In some cases, data types can have parameters. The most clear example is datetime64[ns]. Where ns (nanoseconds) is the precision in which in which datetimes will internally be stored, and could potentially be seconds, days, or other units, even if currently only nanosecond precision is supported.

By using a custom data type for paleoclimate data, we can be explicit on the data that is represented, add parameters, like the format in which the data is stored (like thousands of years before the present time), and ensure the data has the right representation (64 bits, timestamp with second precision, etc.).

Data types in pandas have two equivalent representations. A class (a subclass of PandasExtensionDType), and a string. The exact naming is something that we should discuss and find what's the best, but the current prototype uses the class PyleoDatetimeDType and the string pyleo_dt with a parameter format, which currently only supports kyr BP.

PyleoDatetimeArray

Historically, a pandas Series was developed as a wrapper around a numpy array, which could be organized as dataframes, and with a large amount of methods not included in numpy. Since not all data types that pandas wanted to support could be represented as a single numpy array, the extension array API was implemented. A Series then, is a wrapper around a numpy array, or an extension array, which can be anything.

The extension array API is not the most mature or clear part of pandas, but there are a large number of extension arrays already implemented. For example datetimes with timezones, categories, or strings backed by Apache Arrow, just to name few.

An extension array, has a data type associated to it, and contains most of the functionality that pandas provides in a Series.

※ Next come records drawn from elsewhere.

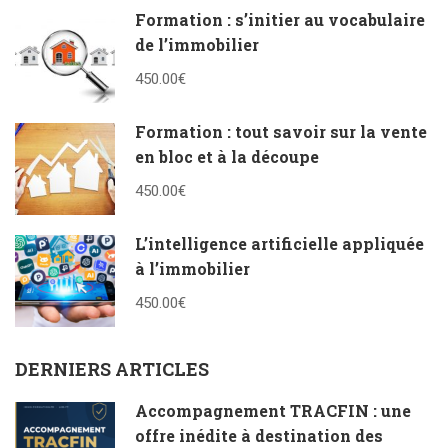
Formation : s’initier au vocabulaire
de l’immobilier
450.00€
Formation : tout savoir sur la vente
en bloc et à la découpe
450.00€
L’intelligence artificielle appliquée
à l’immobilier
450.00€
DERNIERS ARTICLES
Accompagnement TRACFIN : une
offre inédite à destination des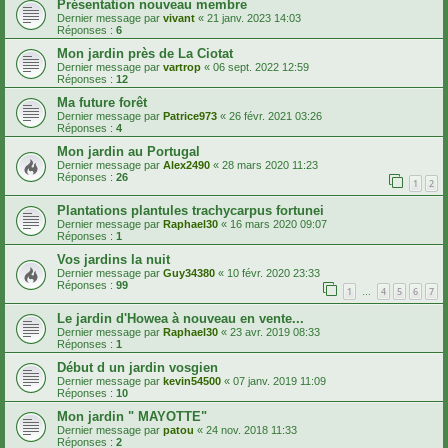
Présentation nouveau membre
Dernier message par
vivant
«
21 janv. 2023 14:03
Réponses :
6
Mon jardin près de La Ciotat
Dernier message par
vartrop
«
06 sept. 2022 12:59
Réponses :
12
Ma future forêt
Dernier message par
Patrice973
«
26 févr. 2021 03:26
Réponses :
4
Mon jardin au Portugal
Dernier message par
Alex2490
«
28 mars 2020 11:23
Réponses :
26
1
2
Plantations plantules trachycarpus fortunei
Dernier message par
Raphael30
«
16 mars 2020 09:07
Réponses :
1
Vos jardins la nuit
Dernier message par
Guy34380
«
10 févr. 2020 23:33
Réponses :
99
1
4
5
6
7
…
Le jardin d'Howea à nouveau en vente...
Dernier message par
Raphael30
«
23 avr. 2019 08:33
Réponses :
1
Début d un jardin vosgien
Dernier message par
kevin54500
«
07 janv. 2019 11:09
Réponses :
10
Mon jardin " MAYOTTE"
Dernier message par
patou
«
24 nov. 2018 11:33
Réponses :
2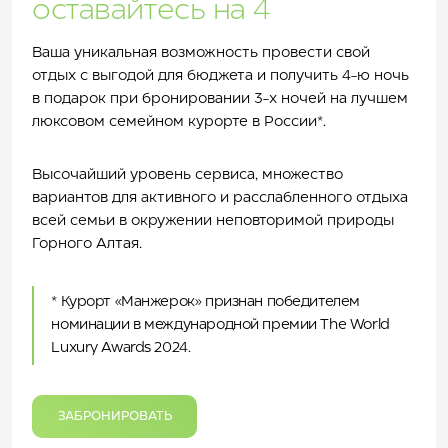
оставайтесь на 4
Ваша уникальная возможность провести свой
отдых с выгодой для бюджета и получить 4-ю ночь
в подарок при бронировании 3-х ночей на лучшем
люксовом семейном курорте в России*.
Высочайший уровень сервиса, множество
вариантов для активного и расслабленного отдыха
всей семьи в окружении неповторимой природы
Горного Алтая.
* Курорт «Манжерок» признан победителем
номинации в международной премии The World
Luxury Awards 2024.
ЗАБРОНИРОВАТЬ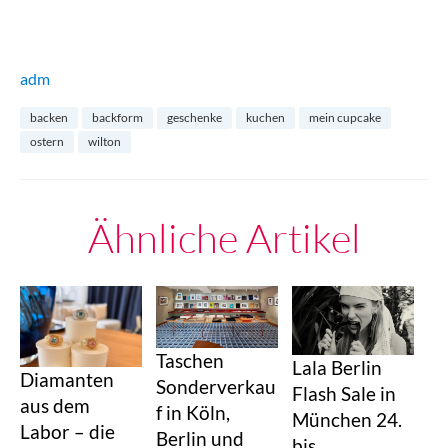
adm
backen
backform
geschenke
kuchen
mein cupcake
ostern
wilton
Ähnliche Artikel
Taschen
Lala Berlin
Diamanten
Sonderverkau
Flash Sale in
aus dem
f in Köln,
München 24.
Labor – die
Berlin und
bis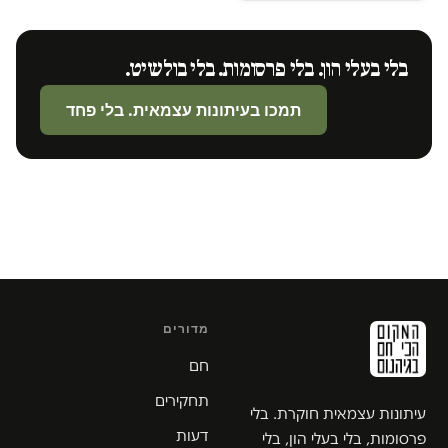
בלי בעלי הון. בלי פרסומות. בלי בולשיט.
תמכו בעיתונות עצמאית. בלי פחד
מדורים
חם
תחקירים
עיתונות עצמאית חוקרת. בלי
דעות
פרסומות, בלי בעלי הון, בלי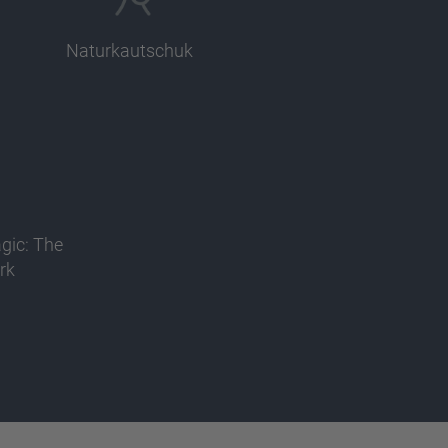
Naturkautschuk
agic: The
rk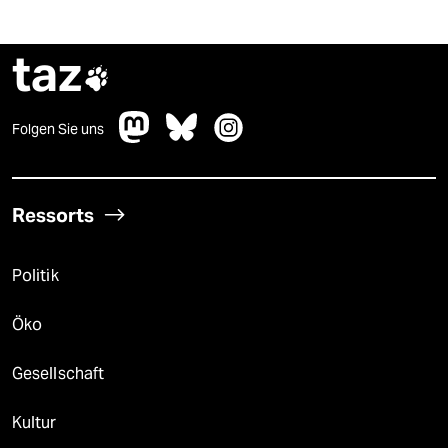
taz

Folgen Sie uns
Ressorts
Politik
Öko
Gesellschaft
Kultur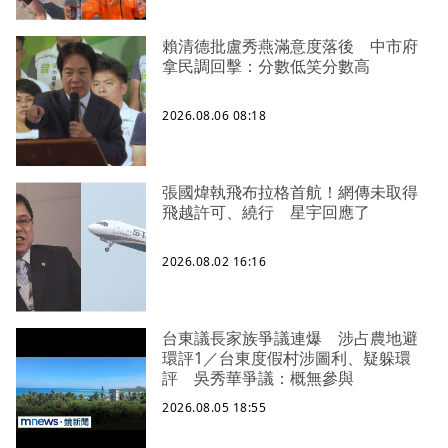
賴清德批盧秀燕滿意度落後 中市府
拿民調回擊：分數低笑分數高
2026.08.06 08:18
張國煒執飛布拉格首航！網傳未取得
飛越許可、繞行 星宇回應了
2026.08.02 16:16
台東議長家族爭議連爆 涉占農地避
環評1／台東度假村涉圖利、疑躲環
評 吳秀華爭議：概無參與
2026.08.05 18:55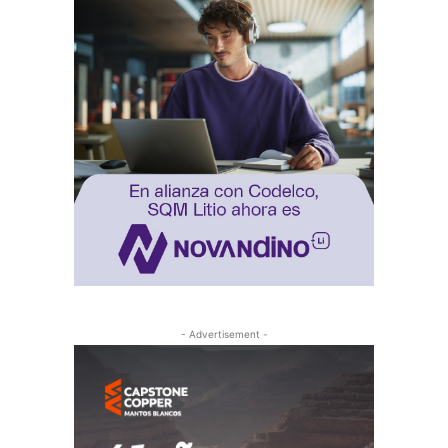
- Advertisement -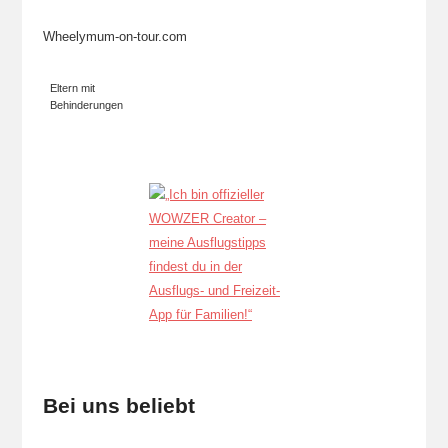
Wheelymum-on-tour.com
Eltern mit
Behinderungen
Bei uns beliebt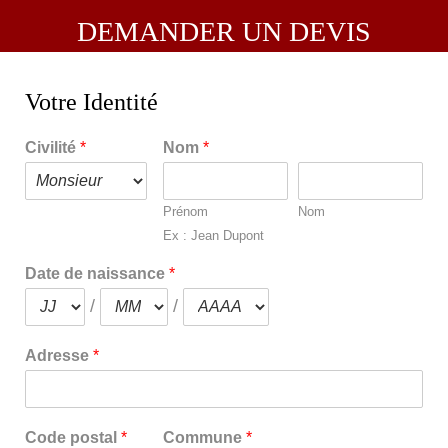
D
u
DEMANDER UN DEVIS
e
v
Votre Identité
i
Civilité
*
Nom
*
s
Prénom
Nom
Ex : Jean Dupont
Date de naissance
*
/
/
Adresse
*
Code postal
*
Commune
*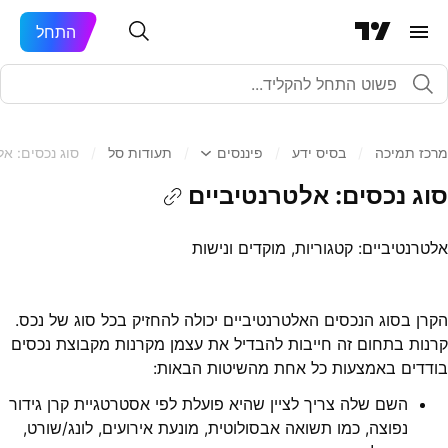
התחל
מרכז תמיכה
/
בסיס ידע
/
פיננסים
/
תעודות סל
/
סוג נכסים: אל
סוג נכסים: אלטרנטיביים
אלטרנטיביים: קטגוריות, מוקדים ונישות
הקרן בסוג הנכסים האלטרנטיביים יכולה להחזיק בכל סוג של נכס.
קרנות בתחום זה חייבות להבדיל את עצמן מקרנות מקבוצת נכסים
בודדים באמצעות כל אחת מהשיטות הבאות:
השם שלה צריך לציין שהיא פועלת לפי אסטרטגיית קרן גידור
נפוצה, כמו תשואה אבסולוטית, מונעת אירועים, לונג/שורט,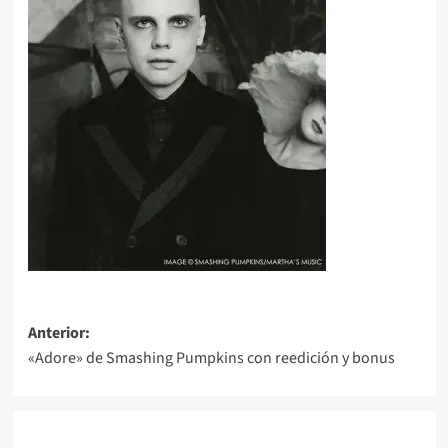
Navegación
Anterior:
«Adore» de Smashing Pumpkins con reedición y bonus
de
entradas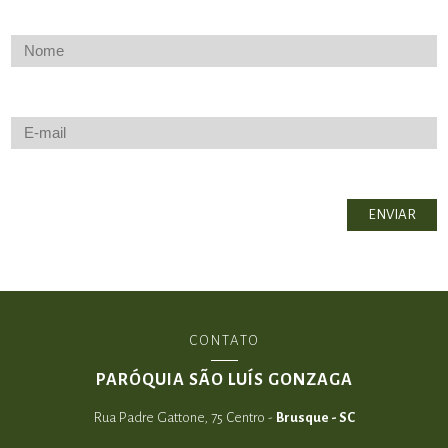
CONTATO
PARÓQUIA SÃO LUÍS GONZAGA
Rua Padre Gattone, 75 Centro -
Brusque - SC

For example, for a numeric extension array, methods like sum, mean, isna, etc. should be implemented.

For the use case of paleoclimate data, instead of starting the extension array from scratch, we subclassed an existing datetime extension array from pandas. The pandas extension array contains timezones and things that are not needed, so we can consider abstracting a base class for both the pandas datetime and the paleoclimate datetime. But we can make this work either way.

In this first version, the main thing PyleoDatetimeArray implements is the parsing of the input data, into the internal representation. Since the format is known, as a parameter of the data type, this can be implemented in the extension array. There are other ways to implement this, which are worth considering. Like using a single format in the extension array, and managing the formats externally (for example in functions like read_lipd(format='kyr BP')). The current prototype doesn't fully implement different formats, but contains code to illustrate the idea.

Since we are subclassing a working datetime extension array, functionality like pandas resample, or any other pandas operation with datetimes should also work for our custom array.

PyleoAccessor

An accessor is just an API to organize functionality. For a pandas Series there are around 200 methods and attributes, which are probably already too many. For this reason, pandas implemented accessors, which help group methods and attributes that are related. The most known example is dt. For example, in df['birthday'].dt.year. While pandas makes use of those accessors itself, creating accessors is something third-party libraries are expected to implement when needed.

For the prototype, the accessor pyleo has been created. Functions could be implemented as:

import pyleo

pyleo.standardize(df['temperature'])

But with accessors, this becomes:

df['temperature'].pyleo.standardize()

There is no functional difference, but code using accessors has two main advantages:

  • Syntax is more familiar to users of pandas
  • It works with method chaining

Method chaining makes complex pipelines more readable by sorting them in the order they are executed, not the reverse. For example:

pyleo.spectral(pyleo.standardize(df['temperature']))

Could be written as:

(df['temperature'].pyleo.standardize()
                  .pyleo.spectral())

The current prototype implements only accessors for Series, but they can also be implemented for DataFrame.